Data in this exercise
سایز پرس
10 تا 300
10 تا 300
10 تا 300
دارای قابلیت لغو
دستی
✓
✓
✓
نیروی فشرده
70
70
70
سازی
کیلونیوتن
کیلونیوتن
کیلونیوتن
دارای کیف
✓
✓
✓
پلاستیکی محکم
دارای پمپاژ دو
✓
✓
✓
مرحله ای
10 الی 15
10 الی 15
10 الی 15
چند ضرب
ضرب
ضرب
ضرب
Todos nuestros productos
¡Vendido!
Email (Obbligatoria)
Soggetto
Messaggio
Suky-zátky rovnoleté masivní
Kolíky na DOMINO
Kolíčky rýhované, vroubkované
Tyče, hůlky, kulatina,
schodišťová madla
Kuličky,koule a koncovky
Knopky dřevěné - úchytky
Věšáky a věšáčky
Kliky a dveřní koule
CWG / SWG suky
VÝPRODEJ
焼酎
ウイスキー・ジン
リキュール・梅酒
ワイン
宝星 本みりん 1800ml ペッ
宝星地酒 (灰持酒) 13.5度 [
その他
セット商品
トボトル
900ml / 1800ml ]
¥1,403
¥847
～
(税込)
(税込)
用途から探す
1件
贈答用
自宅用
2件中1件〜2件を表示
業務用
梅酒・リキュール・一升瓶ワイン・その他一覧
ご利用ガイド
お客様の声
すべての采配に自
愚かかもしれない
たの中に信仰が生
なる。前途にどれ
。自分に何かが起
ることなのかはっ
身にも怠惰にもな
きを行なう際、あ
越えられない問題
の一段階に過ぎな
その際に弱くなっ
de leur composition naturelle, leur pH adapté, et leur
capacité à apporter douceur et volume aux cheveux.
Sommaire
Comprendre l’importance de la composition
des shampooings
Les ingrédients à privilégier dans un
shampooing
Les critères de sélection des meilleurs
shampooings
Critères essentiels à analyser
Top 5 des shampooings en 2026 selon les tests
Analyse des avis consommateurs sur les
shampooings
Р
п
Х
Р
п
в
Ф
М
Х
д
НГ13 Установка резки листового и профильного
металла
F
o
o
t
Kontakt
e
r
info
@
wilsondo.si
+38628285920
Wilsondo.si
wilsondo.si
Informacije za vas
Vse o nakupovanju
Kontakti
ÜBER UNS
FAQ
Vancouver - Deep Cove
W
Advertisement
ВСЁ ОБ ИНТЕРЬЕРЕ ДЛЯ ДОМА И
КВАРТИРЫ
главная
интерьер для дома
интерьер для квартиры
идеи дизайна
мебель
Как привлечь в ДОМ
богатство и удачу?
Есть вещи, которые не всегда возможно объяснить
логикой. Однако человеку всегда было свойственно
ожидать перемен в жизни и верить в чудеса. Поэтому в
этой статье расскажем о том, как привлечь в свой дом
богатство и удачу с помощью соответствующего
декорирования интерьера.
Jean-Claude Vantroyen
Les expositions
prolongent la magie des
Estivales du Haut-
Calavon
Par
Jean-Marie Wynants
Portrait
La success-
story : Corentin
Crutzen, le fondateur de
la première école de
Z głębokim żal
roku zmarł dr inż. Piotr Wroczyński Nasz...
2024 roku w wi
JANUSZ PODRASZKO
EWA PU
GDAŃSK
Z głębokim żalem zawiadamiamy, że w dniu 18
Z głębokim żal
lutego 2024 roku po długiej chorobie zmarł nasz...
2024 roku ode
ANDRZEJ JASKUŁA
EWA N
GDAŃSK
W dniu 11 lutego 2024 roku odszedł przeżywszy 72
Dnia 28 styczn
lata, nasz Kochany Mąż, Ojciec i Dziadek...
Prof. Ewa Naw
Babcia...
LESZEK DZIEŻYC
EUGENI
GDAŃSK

Task statement
What lines of the listing contain the word "всегда"? Copy them all.

Result
Есть вещи, которые не всегда возможно объяснить
логикой. Однако человеку всегда было свойственно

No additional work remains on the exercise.